ProtoCB Controller
About
ProtoCB Test Bed includes a pool of client agents interacting with a server agent. The interaction is in accordance with a recipe that the ProtoCB controller feeds into the agents while scheduling experiments. This repository holds the code for the controller that is implemented as a NodeJS server.

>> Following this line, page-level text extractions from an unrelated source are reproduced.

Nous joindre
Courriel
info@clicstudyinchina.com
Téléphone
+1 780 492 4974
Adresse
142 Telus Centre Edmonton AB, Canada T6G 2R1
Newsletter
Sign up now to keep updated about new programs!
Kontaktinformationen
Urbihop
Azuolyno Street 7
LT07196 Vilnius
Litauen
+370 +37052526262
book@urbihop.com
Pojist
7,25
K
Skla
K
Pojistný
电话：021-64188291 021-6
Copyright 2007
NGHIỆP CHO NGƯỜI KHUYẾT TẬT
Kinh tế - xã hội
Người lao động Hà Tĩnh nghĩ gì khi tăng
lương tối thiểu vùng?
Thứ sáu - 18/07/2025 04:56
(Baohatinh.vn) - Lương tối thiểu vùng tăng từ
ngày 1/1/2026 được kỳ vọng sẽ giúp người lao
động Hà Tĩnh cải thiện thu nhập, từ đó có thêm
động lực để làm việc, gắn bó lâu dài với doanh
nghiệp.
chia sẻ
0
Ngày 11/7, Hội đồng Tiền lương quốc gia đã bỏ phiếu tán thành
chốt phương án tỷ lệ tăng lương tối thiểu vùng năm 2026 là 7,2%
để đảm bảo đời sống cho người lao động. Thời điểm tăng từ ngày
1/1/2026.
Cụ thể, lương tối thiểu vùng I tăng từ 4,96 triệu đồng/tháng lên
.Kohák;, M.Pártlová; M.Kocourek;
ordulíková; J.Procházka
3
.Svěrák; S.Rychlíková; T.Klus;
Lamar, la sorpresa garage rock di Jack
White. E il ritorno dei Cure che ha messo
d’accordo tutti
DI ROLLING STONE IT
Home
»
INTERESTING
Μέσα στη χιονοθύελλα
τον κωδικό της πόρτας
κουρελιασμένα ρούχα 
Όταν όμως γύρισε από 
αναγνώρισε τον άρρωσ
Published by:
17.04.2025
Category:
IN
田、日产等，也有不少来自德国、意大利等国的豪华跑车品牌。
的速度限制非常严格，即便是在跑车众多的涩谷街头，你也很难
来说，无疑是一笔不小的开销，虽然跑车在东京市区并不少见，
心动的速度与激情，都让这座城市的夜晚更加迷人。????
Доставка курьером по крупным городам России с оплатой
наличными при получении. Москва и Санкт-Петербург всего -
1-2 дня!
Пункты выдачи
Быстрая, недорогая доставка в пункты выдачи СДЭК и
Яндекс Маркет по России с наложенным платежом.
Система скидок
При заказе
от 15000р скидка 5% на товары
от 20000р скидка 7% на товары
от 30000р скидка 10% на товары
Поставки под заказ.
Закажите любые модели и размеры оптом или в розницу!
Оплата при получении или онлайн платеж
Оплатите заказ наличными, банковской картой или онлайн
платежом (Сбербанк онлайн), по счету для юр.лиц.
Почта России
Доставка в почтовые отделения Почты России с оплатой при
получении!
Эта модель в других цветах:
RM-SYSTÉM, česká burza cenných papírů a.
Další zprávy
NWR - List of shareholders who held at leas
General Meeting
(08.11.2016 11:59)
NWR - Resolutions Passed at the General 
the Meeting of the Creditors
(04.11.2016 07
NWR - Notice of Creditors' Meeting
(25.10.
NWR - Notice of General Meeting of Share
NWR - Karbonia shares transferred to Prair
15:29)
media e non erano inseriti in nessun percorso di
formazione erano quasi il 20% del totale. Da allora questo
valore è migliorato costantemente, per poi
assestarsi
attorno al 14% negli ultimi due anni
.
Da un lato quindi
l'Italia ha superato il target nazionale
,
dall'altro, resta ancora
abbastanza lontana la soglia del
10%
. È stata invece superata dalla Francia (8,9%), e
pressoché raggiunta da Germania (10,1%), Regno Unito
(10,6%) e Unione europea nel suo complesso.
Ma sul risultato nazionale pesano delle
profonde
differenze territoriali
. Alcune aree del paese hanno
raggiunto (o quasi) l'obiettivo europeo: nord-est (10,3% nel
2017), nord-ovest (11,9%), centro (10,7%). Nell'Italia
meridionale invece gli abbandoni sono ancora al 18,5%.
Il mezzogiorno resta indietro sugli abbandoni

Performance of different circuit breaking policies under different scenarios of server unavailabilities, client failures, network partitions and transient failures can be compared by performing experiments using ProtoCB. Client and server agents can be deployed as per the information provided on respective repository pages. Once deployed, all agents keep sending heartbeats to the controller. Controller registers this information and keeps track of the agent-wise status. Controller exposes an API to schedule experiments that can be specified using a recipe. ProtoCB Dashboard can be used to connect to a deployed controller and then schedule experiments and keep track of experiment progress. Every agent produces logs during the course of an experiment and these logs are shipped to a firebase storage bucket. The logs can be analyzed offline to gain insights about circuit breaker policy efficay.
High Level Design
Example Recipe
{
"experimentSession": "session-37",
"description": "15 clients, one server, partition [7|8], GEDCB, 2 gossips every 250 ms",
"eventsToLog": ["ERR", "SCH", "CBCHANGE", "F", "S", "GSUPDT", "GSSENT", "GSR", "GSREJECT"],
"experimentClientCount": 15,
"circuitBreakerType": "GEDCB",
"circuitBreakerParameters": {
"HFT": 6,
"SFT": 2,
"HOST": 2,
"HOFT": 1,
"WS": 10,
"OD": 1000,
"SST": 2,
"maxAge": 5,
"gossipPeriod": 250,
"gossipCount": 2,
"pushPullGossip": 0,
"suspicionGossipCount": 2,
"gsrMessageCount": 2,
"minSetSize": 15,
"setRevisionPeriod": 2000
},
"experimentStartTime": 1646403000,
"experimentDuration": 22,
"serverAvailabilitySchedule": [{
"state": "ACTIVE",
"time": 0
}, {
"state": "INACTIVE",
"time": 21
}],
"networkPartitionSchedule": [{
"networkPartitioned": true,
"partitions": [{
"clientCount": 7,
"serverAccessible": true
}, {
"clientCount": 8,
"serverAccessible": true
}],
"time": 7
},{
"networkPartitioned": false,
"partitions": [],
"time": 14
}],
"serverConfig": {
"failureInferenceTime": 200,
"tfProbability": 0
},
"clientGroups": [{
"clientCount": 15,
"minLatency": 25,
"failureInferenceTime": 250,
"tfProbability": 0,
"requestRateSchedule": [{
"rate": 20,
"time": 0
}],
"clientLifeSchedule": [{
"state": "ACTIVE",
"time": 1
},{
"state": "INACTIVE",
"time": 21
}]
}]
}